Mechanical engineer Joachim Grenestedt, and computer scientist John Spletzer, fabricated the wing in the university's Composites Lab, as part of their Dynamic Soaring project. Lehigh is one of the research universities chosen to be a member of the US government-sponsored National Additive Manufacturing Innovation Institute (NAMII).
An unusual wing, made in a single piece from carbon fiber composite, has been built for an unmanned aircraft designed for high-altitude perpetual flight. Shown here with mechanical engineer Joachim Grenestedt, the 6.5m (21.3ft) wing has no fasteners or adhesive joints.
(Source: Lehigh University)
The wing, including wing planks, six internal webs for bearing shear loads, spar caps, and a trailing edge for accommodating wing flaps and ailerons used for flight control, was built in a single molding process. The single-piece construction is highly unusual for composite structures, which are being used increasingly in aircraft, as well as in satellite launchers and spacecraft.
"Usually a structure like this is made in many parts, which then have to be trimmed and joined in advanced fixtures, adding complexity and weight and reducing strength," said Grenestedt in a student newspaper article. "Making complex parts, like a wing, in a single shot is the holy grail of composites manufacturing."
The structure was made from 0.6mm-thick layers of epoxy matrix, reinforced with carbon fibers, in molds that were digitally designed and machined at the university. The material is similar to the composite Grenestedt used in building the Numerette, a 29-ft speedboat with a hull formed of composite sandwich panels bonded to a steel frame.
The wing's top skin was layered into the mold first. Flexible tubing and expanded polystyrene were then used as temporary placeholders to geometrically align the structure for the placement of the internal webbing of carbon fibers. The bottom wing skin was then layered in place, and the structure cured at 121C (250F), which burned away the temporary structure's materials.

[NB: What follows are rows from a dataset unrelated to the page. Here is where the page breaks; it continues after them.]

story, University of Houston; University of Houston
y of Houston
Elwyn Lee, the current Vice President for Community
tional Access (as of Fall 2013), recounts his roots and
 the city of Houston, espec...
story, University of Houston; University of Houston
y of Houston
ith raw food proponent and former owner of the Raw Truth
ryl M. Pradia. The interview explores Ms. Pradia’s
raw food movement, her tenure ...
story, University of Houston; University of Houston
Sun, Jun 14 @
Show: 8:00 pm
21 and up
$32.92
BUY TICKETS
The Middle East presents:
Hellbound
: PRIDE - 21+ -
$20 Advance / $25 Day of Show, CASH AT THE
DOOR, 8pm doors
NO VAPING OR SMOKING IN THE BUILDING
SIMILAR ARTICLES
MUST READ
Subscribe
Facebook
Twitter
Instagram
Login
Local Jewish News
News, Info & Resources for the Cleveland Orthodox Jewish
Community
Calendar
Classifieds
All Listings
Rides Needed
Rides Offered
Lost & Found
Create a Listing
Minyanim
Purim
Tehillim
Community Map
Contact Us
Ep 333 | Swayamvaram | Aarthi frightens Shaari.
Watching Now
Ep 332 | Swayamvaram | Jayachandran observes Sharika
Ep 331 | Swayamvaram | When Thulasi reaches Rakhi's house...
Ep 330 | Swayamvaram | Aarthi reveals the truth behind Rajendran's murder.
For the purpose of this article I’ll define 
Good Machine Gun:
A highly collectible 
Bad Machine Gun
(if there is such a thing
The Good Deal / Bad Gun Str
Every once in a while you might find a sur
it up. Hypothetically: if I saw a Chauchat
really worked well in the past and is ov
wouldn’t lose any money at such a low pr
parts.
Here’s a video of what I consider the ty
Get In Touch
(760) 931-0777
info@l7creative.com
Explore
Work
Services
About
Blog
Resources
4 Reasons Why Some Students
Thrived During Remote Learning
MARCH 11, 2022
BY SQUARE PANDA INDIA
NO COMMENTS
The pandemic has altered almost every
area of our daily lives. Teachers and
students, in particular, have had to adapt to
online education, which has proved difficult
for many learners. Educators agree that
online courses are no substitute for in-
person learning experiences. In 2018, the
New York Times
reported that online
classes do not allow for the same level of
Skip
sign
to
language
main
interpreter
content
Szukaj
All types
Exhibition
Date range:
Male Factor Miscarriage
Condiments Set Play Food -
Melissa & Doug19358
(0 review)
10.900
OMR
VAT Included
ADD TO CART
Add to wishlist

An unmanned aircraft that will fly at high altitude, generating its own power from the sun and the jet stream, is the wing's ultimate destination. The project's long-term goal is perpetual flight.
An aircraft designed to fly for years at a time must have long, slender wings, like those on manned gliders, as well as very low drag. It must also fly very fast, so the wings have to be stiff to avoid flutter and divergence, which become critical at high speeds. Finally, it must be strong enough to conduct hard turns at high speed. The new wing was designed to withstand hard turns of up to 20 Gs before failure.
Grenestedt and a team of students fabricated the prototype in about two weeks, and are now testing its ability to withstand extreme forces. The plane's potential applications include launching communications satellites, weather monitoring, and surveillance. The multi-year project is funded by the National Science Foundation and Lehigh University.